Less leniency may be key to preventing youth crime
Serious crimes by teenagers such as the May 1 assault by a middle school girl on her teacher and the April 30 killing of a college student by a group of youngsters have been rising.
Experts argue that the current justice system is too lenient toward youngsters and fails to cope with their crimes that are becoming more brutal in nature.
The Korean Institute of Criminology said in a report Thursday that the number of serious crimes committed by teenagers rose to 3,016 in 2010, a sharp increase from previous years.
Serious crimes are robbery, arson, rape and murder.
“Our society has done a poor job in deterring teenage crime. The problem lies in the nation’s legal system which has been too lenient toward teenage criminals,” said Lee Soo-jung, a criminal psychology professor at Kyonggi University in Seoul.
“They need to be subject to harsher punishment, in order to deter crime,” she said.
Another facet is that young perpetrators are becoming more brutal.
The suspects in the Sinchon college student murder case stabbed the victim more than 40 times in the head, neck and stomach.
Moreover, participants in a murder case in Goyang used a baseball bat to kill their victim; and didn’t show any signs of remorse when they reenacted their crimes, or were asked how they felt about her death.
Their lack of remorse can be explained by the fact that they acted together. When together, they tend to lose their sense of responsibility and go along with the crowd. Together they commit even more serious crimes.

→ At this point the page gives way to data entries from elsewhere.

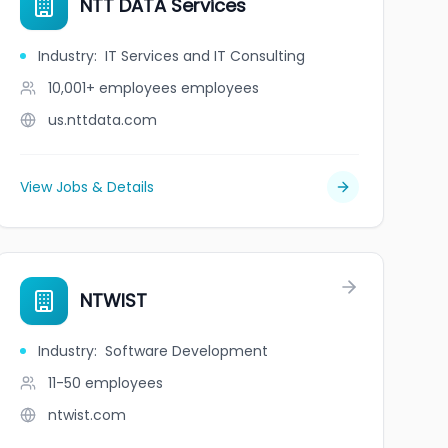
NTT DATA Services
Industry
:
IT Services and IT Consulting
10,001+ employees
employees
us.nttdata.com
View Jobs & Details
c.
NTWIST
Industry
:
Software Development
11-50
employees
ntwist.com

Another explanation is that the teenagers are not able to empathize with others, according to Jeon Young-sil, a researcher at the Crime Prevention and Treatment Research Center at the Korean Institute of Criminology.
“Teenagers are unable to form and maintain relationships based on affection. This is because it is often the case that those who commit the crimes are from underprivileged families unable to provide proper care,” Jeon said.
“It is essential that these families receive support raising their children, so that they are able to mature into psychologically stable individuals,” she continued.
Jeon also stressed that when teenagers start showing signs of anti-social behavior, it is critical for schools and the local community to promptly respond to the troubled youth to prevent them from moving on to criminal acts.